# [WORK ITEM]
Write out once more the lines running from the top of the entries below to the line with "Task: Click on the Decision rules", both ends included.

(Collection entries)
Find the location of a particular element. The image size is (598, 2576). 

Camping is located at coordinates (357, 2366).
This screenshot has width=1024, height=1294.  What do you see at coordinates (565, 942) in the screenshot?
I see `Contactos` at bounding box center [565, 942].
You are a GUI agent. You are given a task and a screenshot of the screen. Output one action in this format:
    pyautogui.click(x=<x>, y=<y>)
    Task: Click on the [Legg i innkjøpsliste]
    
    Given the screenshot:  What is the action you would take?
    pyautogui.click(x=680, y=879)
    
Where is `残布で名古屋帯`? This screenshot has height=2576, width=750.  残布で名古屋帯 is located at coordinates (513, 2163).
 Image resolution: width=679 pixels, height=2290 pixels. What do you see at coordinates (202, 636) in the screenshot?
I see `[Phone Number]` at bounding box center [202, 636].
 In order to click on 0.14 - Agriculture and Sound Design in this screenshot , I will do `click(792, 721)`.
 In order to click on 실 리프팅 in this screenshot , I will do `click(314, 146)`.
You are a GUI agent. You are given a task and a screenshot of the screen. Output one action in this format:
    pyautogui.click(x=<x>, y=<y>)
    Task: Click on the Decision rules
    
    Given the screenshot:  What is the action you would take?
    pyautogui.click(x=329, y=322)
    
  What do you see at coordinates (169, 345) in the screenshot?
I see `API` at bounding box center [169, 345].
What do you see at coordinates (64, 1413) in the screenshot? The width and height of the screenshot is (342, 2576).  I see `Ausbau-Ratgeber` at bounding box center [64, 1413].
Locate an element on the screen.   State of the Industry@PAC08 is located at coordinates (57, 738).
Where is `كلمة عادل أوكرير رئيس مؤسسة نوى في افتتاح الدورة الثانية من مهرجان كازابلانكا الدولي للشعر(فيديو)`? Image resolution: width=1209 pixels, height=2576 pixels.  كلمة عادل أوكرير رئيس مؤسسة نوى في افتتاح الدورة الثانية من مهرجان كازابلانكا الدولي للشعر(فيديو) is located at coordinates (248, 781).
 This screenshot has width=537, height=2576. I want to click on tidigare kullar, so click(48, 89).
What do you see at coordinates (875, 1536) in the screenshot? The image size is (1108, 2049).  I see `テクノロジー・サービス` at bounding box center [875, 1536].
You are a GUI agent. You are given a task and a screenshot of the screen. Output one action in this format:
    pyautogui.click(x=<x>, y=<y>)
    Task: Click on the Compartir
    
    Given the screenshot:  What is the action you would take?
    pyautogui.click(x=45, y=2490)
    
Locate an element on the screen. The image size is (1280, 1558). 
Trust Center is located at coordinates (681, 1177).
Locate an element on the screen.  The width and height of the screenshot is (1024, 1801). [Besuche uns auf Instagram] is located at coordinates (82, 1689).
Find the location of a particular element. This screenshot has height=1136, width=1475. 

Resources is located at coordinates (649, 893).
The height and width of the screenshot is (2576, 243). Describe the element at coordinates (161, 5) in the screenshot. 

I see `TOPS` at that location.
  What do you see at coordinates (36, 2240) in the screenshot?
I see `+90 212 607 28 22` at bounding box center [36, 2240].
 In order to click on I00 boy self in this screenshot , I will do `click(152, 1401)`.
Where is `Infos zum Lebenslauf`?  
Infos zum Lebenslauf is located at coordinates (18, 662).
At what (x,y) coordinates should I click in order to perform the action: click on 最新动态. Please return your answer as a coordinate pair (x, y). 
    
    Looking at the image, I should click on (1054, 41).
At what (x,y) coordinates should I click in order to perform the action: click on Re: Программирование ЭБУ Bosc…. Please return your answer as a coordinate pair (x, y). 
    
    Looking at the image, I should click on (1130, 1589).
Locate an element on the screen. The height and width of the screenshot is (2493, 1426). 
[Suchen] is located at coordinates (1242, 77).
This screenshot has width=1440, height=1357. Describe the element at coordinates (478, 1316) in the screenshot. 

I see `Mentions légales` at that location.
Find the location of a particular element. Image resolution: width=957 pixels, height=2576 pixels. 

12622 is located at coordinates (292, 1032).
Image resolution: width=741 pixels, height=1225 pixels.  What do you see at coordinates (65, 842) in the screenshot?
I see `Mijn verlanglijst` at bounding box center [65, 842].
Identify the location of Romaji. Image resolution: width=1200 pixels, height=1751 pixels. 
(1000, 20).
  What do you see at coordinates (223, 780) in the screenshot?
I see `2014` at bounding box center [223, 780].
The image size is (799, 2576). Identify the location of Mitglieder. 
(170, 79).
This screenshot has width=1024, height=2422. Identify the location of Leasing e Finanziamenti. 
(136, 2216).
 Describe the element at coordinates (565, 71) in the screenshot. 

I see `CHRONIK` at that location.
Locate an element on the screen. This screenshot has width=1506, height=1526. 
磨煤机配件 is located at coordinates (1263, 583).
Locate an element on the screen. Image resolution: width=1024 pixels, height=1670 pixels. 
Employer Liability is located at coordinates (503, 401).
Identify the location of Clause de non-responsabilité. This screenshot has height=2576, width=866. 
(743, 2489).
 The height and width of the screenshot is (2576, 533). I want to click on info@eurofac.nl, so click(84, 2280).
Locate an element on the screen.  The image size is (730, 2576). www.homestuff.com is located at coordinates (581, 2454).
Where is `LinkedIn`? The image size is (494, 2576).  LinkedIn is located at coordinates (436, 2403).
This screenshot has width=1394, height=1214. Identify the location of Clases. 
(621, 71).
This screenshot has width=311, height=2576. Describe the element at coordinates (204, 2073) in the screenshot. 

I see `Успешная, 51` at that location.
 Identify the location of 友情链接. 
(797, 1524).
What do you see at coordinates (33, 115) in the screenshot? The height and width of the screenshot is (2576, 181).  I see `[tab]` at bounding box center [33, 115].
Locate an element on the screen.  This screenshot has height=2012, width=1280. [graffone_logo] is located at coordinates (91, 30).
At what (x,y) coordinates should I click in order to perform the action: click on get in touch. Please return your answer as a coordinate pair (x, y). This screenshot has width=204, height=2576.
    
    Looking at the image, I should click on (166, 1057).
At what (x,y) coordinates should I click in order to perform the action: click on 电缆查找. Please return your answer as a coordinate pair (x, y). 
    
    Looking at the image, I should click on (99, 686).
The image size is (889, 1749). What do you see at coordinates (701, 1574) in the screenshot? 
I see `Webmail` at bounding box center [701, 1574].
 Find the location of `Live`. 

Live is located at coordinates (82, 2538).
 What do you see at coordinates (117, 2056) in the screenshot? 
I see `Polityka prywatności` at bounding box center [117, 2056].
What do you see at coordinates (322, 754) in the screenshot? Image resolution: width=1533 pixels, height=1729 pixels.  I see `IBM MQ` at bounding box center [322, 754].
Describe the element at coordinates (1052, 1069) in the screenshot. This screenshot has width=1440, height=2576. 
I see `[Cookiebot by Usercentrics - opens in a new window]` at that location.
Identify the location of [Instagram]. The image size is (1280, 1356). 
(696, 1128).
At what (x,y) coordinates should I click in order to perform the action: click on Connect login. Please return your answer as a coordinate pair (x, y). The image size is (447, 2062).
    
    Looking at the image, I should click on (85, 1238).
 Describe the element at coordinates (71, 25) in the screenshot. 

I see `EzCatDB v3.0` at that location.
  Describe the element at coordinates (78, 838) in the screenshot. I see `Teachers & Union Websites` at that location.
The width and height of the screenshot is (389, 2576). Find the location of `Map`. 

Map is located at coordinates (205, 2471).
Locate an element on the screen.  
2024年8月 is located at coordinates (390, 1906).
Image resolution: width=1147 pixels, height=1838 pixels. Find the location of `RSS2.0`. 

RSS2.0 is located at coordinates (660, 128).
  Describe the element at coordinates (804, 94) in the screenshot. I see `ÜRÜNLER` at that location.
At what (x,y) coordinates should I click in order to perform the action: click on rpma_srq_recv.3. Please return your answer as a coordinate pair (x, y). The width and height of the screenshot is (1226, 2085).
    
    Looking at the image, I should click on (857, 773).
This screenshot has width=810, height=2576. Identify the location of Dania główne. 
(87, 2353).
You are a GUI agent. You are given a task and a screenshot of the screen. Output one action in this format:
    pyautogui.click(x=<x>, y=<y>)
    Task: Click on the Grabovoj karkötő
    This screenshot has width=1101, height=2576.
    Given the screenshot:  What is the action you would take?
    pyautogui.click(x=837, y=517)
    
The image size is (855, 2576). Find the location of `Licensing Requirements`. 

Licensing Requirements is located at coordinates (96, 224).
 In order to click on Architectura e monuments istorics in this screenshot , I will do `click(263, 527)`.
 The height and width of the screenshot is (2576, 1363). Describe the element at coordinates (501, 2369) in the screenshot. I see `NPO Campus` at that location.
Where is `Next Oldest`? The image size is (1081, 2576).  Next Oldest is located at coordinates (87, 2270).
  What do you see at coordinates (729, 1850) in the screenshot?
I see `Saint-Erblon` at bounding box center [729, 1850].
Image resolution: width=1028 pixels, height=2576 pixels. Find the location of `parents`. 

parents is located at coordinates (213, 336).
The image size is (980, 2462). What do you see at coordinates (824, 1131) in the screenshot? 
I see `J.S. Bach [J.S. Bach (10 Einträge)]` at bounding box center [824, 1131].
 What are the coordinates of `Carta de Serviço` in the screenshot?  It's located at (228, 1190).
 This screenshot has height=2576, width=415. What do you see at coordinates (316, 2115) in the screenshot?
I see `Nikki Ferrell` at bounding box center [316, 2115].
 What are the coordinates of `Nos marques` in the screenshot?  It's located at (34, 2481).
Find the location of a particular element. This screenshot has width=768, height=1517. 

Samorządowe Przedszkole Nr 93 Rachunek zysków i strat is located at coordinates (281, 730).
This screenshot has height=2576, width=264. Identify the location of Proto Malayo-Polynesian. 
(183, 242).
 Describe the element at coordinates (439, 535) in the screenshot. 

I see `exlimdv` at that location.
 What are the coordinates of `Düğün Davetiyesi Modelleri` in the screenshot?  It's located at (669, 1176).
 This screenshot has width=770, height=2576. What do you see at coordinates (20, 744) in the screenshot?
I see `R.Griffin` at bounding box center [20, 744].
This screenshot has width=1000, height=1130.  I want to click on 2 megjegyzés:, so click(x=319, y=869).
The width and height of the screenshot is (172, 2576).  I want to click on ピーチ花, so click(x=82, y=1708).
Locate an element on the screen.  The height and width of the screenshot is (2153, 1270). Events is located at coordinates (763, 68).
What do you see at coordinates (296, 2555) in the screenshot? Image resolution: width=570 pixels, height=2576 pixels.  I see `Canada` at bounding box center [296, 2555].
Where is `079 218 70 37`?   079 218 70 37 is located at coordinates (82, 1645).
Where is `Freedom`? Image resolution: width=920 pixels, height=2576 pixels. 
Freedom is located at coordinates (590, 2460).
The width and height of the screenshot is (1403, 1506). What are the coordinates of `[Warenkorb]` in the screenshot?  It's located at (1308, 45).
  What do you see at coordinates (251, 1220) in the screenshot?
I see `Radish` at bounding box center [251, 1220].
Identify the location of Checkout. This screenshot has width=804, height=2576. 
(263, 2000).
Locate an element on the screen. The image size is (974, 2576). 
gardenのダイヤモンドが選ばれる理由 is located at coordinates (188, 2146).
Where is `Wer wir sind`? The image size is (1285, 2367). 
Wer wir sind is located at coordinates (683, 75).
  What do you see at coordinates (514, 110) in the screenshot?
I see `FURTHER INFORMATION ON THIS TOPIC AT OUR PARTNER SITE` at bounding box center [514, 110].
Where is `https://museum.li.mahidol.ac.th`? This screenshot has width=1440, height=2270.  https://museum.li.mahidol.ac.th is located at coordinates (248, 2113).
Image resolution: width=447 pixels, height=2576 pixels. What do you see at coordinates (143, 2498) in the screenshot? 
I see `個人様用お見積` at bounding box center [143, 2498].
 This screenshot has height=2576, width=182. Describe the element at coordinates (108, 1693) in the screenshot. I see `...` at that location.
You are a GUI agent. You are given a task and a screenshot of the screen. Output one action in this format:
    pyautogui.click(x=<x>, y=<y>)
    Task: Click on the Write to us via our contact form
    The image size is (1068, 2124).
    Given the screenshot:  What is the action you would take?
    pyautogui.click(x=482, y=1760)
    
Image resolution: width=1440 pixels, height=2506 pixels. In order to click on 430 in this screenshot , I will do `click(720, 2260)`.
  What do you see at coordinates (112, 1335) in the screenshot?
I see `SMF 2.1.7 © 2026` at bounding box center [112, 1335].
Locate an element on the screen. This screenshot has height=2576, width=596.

# [ANSWER SPACE]
Find the location of a particular element. The image size is (598, 2576). 

Camping is located at coordinates (357, 2366).
This screenshot has width=1024, height=1294.  What do you see at coordinates (565, 942) in the screenshot?
I see `Contactos` at bounding box center [565, 942].
You are a GUI agent. You are given a task and a screenshot of the screen. Output one action in this format:
    pyautogui.click(x=<x>, y=<y>)
    Task: Click on the [Legg i innkjøpsliste]
    
    Given the screenshot:  What is the action you would take?
    pyautogui.click(x=680, y=879)
    
Where is `残布で名古屋帯`? This screenshot has height=2576, width=750.  残布で名古屋帯 is located at coordinates (513, 2163).
 Image resolution: width=679 pixels, height=2290 pixels. What do you see at coordinates (202, 636) in the screenshot?
I see `[Phone Number]` at bounding box center [202, 636].
 In order to click on 0.14 - Agriculture and Sound Design in this screenshot , I will do `click(792, 721)`.
 In order to click on 실 리프팅 in this screenshot , I will do `click(314, 146)`.
You are a GUI agent. You are given a task and a screenshot of the screen. Output one action in this format:
    pyautogui.click(x=<x>, y=<y>)
    Task: Click on the Decision rules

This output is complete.